ACTION ITEM: Leave out the images and output the records word for word.

DATA TO EXAMINE:
'''

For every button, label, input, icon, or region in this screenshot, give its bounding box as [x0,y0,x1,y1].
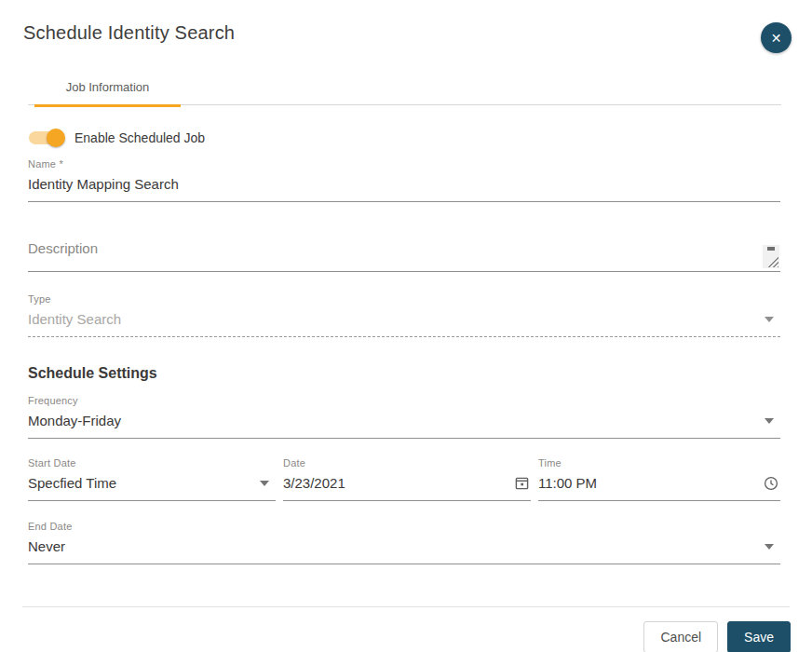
type-field-group: Type Identity Search [28,293,780,337]
end-date-select[interactable]: Never [28,532,780,564]
dialog-title: Schedule Identity Search [23,22,235,44]
enable-scheduled-job-toggle[interactable] [29,131,62,144]
tab-job-information[interactable]: Job Information [34,73,181,104]
textarea-resize-grip[interactable] [763,245,779,268]
save-button[interactable]: Save [727,621,791,652]
start-date-select[interactable]: Specfied Time [28,469,276,501]
time-label: Time [538,457,780,469]
close-icon: ✕ [771,32,782,45]
type-value: Identity Search [28,311,121,327]
cancel-button[interactable]: Cancel [643,621,718,652]
frequency-field-group: Frequency Monday-Friday [28,395,780,439]
end-date-label: End Date [28,521,780,532]
date-label: Date [283,457,531,469]
start-date-row: Start Date Specfied Time Date 3/23/2021 … [28,457,780,501]
chevron-down-icon [765,418,774,424]
resize-handle-icon [767,256,778,267]
calendar-icon[interactable] [515,476,529,490]
end-date-field-group: End Date Never [28,521,780,564]
date-value: 3/23/2021 [283,475,345,491]
chevron-down-icon [765,317,774,322]
start-date-label: Start Date [28,457,276,469]
close-button[interactable]: ✕ [761,22,792,53]
chevron-down-icon [260,481,269,486]
dialog-footer: Cancel Save [0,607,812,652]
schedule-identity-search-dialog: Schedule Identity Search ✕ Job Informati… [0,0,812,652]
enable-scheduled-job-label: Enable Scheduled Job [74,130,205,145]
enable-scheduled-job-row: Enable Scheduled Job [29,130,780,145]
frequency-value: Monday-Friday [28,413,121,428]
start-date-field-group: Start Date Specfied Time [28,457,276,501]
date-input[interactable]: 3/23/2021 [283,469,531,501]
description-field-group [28,233,780,272]
schedule-settings-heading: Schedule Settings [28,365,780,382]
end-date-value: Never [28,538,65,554]
tab-bar: Job Information [28,73,781,105]
dialog-header: Schedule Identity Search ✕ [0,0,812,53]
frequency-select[interactable]: Monday-Friday [28,406,780,439]
time-field-group: Time 11:00 PM [538,457,780,501]
name-input[interactable] [28,170,780,202]
clock-icon[interactable] [764,476,778,491]
type-label: Type [28,293,780,305]
description-input[interactable] [28,233,780,272]
name-label: Name * [28,158,780,170]
scrollbar-thumb [767,247,775,251]
date-field-group: Date 3/23/2021 [283,457,531,501]
type-select: Identity Search [28,305,780,337]
start-date-value: Specfied Time [28,475,116,491]
time-input[interactable]: 11:00 PM [538,469,780,501]
toggle-thumb [47,129,65,147]
name-field-group: Name * [28,158,780,202]
time-value: 11:00 PM [538,475,597,491]
frequency-label: Frequency [28,395,780,406]
chevron-down-icon [765,544,774,550]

'''

YOUR RESPONSE:
For every button, label, input, icon, or region in this screenshot, give its bounding box as [x0,y0,x1,y1].
type-field-group: Type Identity Search [28,293,780,337]
end-date-select[interactable]: Never [28,532,780,564]
dialog-title: Schedule Identity Search [23,22,235,44]
enable-scheduled-job-toggle[interactable] [29,131,62,144]
tab-job-information[interactable]: Job Information [34,73,181,104]
textarea-resize-grip[interactable] [763,245,779,268]
save-button[interactable]: Save [727,621,791,652]
start-date-select[interactable]: Specfied Time [28,469,276,501]
time-label: Time [538,457,780,469]
close-icon: ✕ [771,32,782,45]
type-value: Identity Search [28,311,121,327]
cancel-button[interactable]: Cancel [643,621,718,652]
frequency-field-group: Frequency Monday-Friday [28,395,780,439]
end-date-label: End Date [28,521,780,532]
date-label: Date [283,457,531,469]
start-date-row: Start Date Specfied Time Date 3/23/2021 … [28,457,780,501]
chevron-down-icon [765,418,774,424]
resize-handle-icon [767,256,778,267]
calendar-icon[interactable] [515,476,529,490]
end-date-field-group: End Date Never [28,521,780,564]
date-value: 3/23/2021 [283,475,345,491]
chevron-down-icon [765,317,774,322]
start-date-label: Start Date [28,457,276,469]
close-button[interactable]: ✕ [761,22,792,53]
chevron-down-icon [260,481,269,486]
dialog-footer: Cancel Save [0,607,812,652]
schedule-identity-search-dialog: Schedule Identity Search ✕ Job Informati… [0,0,812,652]
enable-scheduled-job-label: Enable Scheduled Job [74,130,205,145]
enable-scheduled-job-row: Enable Scheduled Job [29,130,780,145]
frequency-value: Monday-Friday [28,413,121,428]
start-date-field-group: Start Date Specfied Time [28,457,276,501]
date-input[interactable]: 3/23/2021 [283,469,531,501]
description-field-group [28,233,780,272]
schedule-settings-heading: Schedule Settings [28,365,780,382]
end-date-value: Never [28,538,65,554]
tab-bar: Job Information [28,73,781,105]
dialog-header: Schedule Identity Search ✕ [0,0,812,53]
frequency-select[interactable]: Monday-Friday [28,406,780,439]
time-field-group: Time 11:00 PM [538,457,780,501]
name-input[interactable] [28,170,780,202]
clock-icon[interactable] [764,476,778,491]
type-label: Type [28,293,780,305]
description-input[interactable] [28,233,780,272]
name-label: Name * [28,158,780,170]
scrollbar-thumb [767,247,775,251]
date-field-group: Date 3/23/2021 [283,457,531,501]
type-select: Identity Search [28,305,780,337]
start-date-value: Specfied Time [28,475,116,491]
time-input[interactable]: 11:00 PM [538,469,780,501]
toggle-thumb [47,129,65,147]
name-field-group: Name * [28,158,780,202]
time-value: 11:00 PM [538,475,597,491]
frequency-label: Frequency [28,395,780,406]
chevron-down-icon [765,544,774,550]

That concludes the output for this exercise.